Rebus reflexionó un instante.
—La verdad, no me acuerdo —contestó—. ¿Y el tuyo? —preguntó mirándola.
Vio que se encogía de hombros y la obsequió con una sonrisa que ella le devolvió.
No había señales de que hubiera entrado nadie en el cuarto de interrogatorios durante su ausencia. Cogieron unas latas de refresco y las pusieron en la mesa con la carpeta y los blocs de notas.
—Dime otra vez qué buscamos —dijo Siobhan abriendo su lata de zumo.
—Cualquier cosa que se nos haya pasado por alto en la primera revisión.
Ella asintió con la cabeza y siguieron trabajando, pero media hora después entablaron una discusión sobre el cuadro robado.

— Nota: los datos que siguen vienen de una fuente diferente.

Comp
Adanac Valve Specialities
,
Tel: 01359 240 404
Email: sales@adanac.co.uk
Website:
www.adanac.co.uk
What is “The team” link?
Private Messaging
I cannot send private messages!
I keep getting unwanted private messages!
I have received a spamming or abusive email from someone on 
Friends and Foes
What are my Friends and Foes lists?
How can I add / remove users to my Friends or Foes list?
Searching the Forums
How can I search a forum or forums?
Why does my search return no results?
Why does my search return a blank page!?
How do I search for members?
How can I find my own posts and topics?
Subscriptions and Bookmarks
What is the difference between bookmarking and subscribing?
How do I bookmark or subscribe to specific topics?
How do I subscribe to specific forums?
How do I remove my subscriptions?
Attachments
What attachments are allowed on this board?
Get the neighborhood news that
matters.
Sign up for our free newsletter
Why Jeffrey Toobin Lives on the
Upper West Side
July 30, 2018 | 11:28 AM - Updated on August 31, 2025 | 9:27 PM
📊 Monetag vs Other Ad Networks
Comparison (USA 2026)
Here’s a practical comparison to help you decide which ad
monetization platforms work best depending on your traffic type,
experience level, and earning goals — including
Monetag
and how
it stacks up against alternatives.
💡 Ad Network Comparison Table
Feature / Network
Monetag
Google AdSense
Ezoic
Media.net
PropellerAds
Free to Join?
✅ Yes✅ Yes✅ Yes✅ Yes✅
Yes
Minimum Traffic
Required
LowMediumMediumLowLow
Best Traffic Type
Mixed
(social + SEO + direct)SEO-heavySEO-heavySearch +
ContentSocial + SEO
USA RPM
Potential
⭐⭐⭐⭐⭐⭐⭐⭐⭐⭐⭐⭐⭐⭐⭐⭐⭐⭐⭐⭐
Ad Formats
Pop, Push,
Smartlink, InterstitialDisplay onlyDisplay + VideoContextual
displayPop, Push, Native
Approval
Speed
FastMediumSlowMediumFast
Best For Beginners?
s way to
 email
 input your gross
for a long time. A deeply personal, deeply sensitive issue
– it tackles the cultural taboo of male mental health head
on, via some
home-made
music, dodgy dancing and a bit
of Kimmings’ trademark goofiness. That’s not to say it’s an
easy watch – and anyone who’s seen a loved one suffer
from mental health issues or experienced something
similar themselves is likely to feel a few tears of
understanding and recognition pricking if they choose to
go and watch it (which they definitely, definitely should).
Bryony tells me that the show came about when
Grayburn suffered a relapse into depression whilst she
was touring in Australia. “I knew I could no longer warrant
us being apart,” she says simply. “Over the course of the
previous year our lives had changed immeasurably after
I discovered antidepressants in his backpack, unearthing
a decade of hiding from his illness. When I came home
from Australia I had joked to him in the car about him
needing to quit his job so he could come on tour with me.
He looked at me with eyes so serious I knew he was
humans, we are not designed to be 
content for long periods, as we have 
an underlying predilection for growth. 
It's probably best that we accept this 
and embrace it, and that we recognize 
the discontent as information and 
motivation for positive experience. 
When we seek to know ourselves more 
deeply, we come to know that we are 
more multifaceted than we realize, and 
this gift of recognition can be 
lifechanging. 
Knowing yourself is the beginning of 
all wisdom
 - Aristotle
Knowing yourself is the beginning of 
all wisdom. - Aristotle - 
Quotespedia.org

—Debe de tener un significado —dijo Rebus—. No para nosotros, pero sí para alguien. ¿Cuándo lo compró Marber? —preguntó mientras Siobhan pasaba páginas para verificar el dato.
—Hace cinco años y medio.
Rebus tamborileó sobre la mesa con el bolígrafo.
—Nos consta que Neilson intentaba chantajear a Marber. ¿Y si se tratara de un doble chantaje?
—No te entiendo.
—Que Marber presionara a alguien.
—¿A Neilson?
Rebus negó con la cabeza.
—A juzgar por esa cantidad importante de dinero que estaba esperando…
—De eso tenemos únicamente la afirmación de Laura Stafford y a lo mejor fue un simple farol de Marber para impresionarla.
—Cierto, pero admitamos que realmente esperaba un dinero o… así lo creía.
—¿Producto de un chantaje?
Rebus asintió.
—De alguien de quien no tuviera nada que temer.
—Difícilmente habrá alguien más pusilánime que Edward Marber.
—Exacto —añadió Rebus alzando un dedo—, pero quizá la presencia de Marber era ya un factor sin importancia.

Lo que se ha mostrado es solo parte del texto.